U.S. manufacturers stopped using a hazardous chemical in pizza boxes and other food wrappers three years ago — but it may still be seeping into your takeout food.

That’s because foreign companies can still use perchlorate and perfluorocarboxylates (PFCs) – which can cause permanent brain damage in infants – in paper products that are imported into the United States.

On Thursday, a group of consumer and health groups filed a food additive petition with the Food and Drug Administration, asking that the agency pass regulations that would close this loophole and clearly ban the chemicals in food production. Perchlorate helps to reduce static and PFCs keep grease from soaking into food containers.

In 2011, the FDA identified the health hazards with the chemicals and asked three U.S. companies to voluntarily stop using them. The companies complied.

However, the New York-based Natural Resources Defense Council said it found that large manufacturers in China and India  that import their products into the United States may still use perchlorate and PFCs.

The petition cites more than a dozen scientific animal studies that show perchlorate interferes with the thyroid gland’s ability to make hormones from iodine.

These hormones are needed for brain development in fetuses and infants, the studies show. Other animal studies have shown that PFCs can damage male reproductive systems, including reducing testicular weight and causing testicular degeneration. It is unclear whether fertility is affected.

The NRDC is leading the petition effort and is joined by eight other consumer and health organizations, including the Breast Cancer Fund, the Center for Food Safety and the Children’s Environmental Health Network.

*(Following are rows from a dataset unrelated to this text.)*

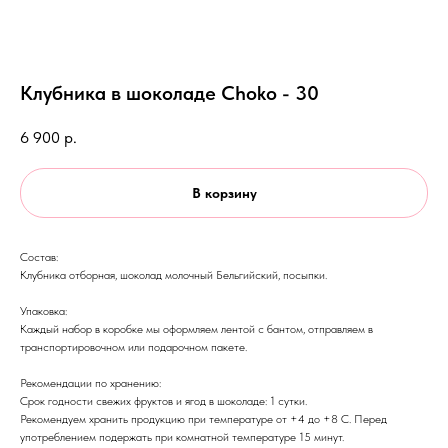
Клубника в шоколаде Choko - 30
6 900
р.
В корзину
Состав:
Клубника отборная, шоколад молочный Бельгийский, посыпки.
Упаковка:
Каждый набор в коробке мы оформляем лентой с бантом, отправляем в
транспортировочном или подарочном пакете.
Рекомендации по хранению:
Срок годности свежих фруктов и ягод в шоколаде: 1 сутки.
Рекомендуем хранить продукцию при температуре от +4 до +8 С. Перед
употреблением подержать при комнатной температуре 15 минут.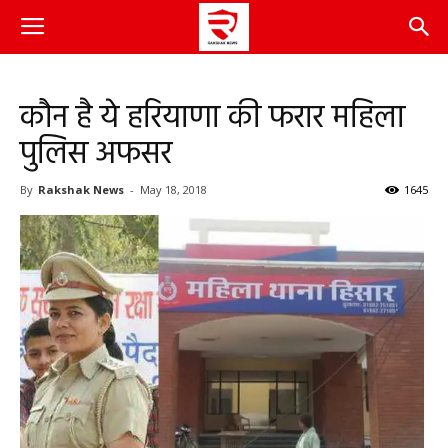
कौन है ये हरियाणा की फरार महिला
पुलिस अफसर
By
Rakshak News
-
May 18, 2018
1645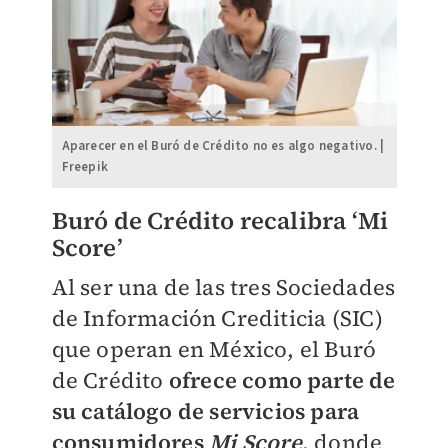
Aparecer en el Buró de Crédito no es algo negativo. |
Freepik
Buró de Crédito recalibra ‘Mi
Score’
Al ser una de las tres Sociedades
de Información Crediticia (SIC)
que operan en México, el Buró
de Crédito
ofrece como parte de
su catálogo de servicios para
consumidores
Mi Score
, donde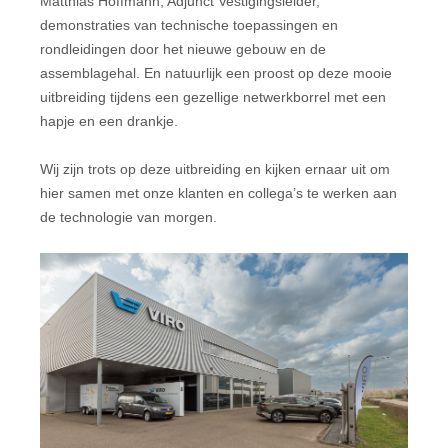
Matthias Hoffmann, Adjunct Vestigingsleider,
demonstraties van technische toepassingen en
rondleidingen door het nieuwe gebouw en de
assemblagehal. En natuurlijk een proost op deze mooie
uitbreiding tijdens een gezellige netwerkborrel met een
hapje en een drankje.
Wij zijn trots op deze uitbreiding en kijken ernaar uit om
hier samen met onze klanten en collega’s te werken aan
de technologie van morgen.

“FDA should swiftly ensure that these risky PFCs, which it has already asked domestic producers to stop using, aren’t sneaking into our food supply through pizza boxes or sandwich wrappers made overseas,” said Erik D. Olson, NRDC’s senior strategic director for health and food.

The FDA would neither confirm nor deny receipt of the petition.

In a statement, the FDA said that when it receives a food additive petition, it reviews and responds directly to the petitioner within 15 days, saying whether it “has accepted or not accepted the petition for filing.” If the FDA accepts it, the agency will publish a notice in the Federal Register, opening it up to public comment for 30 days. After that, the FDA may or may not decide to start rulemaking to ban the chemicals.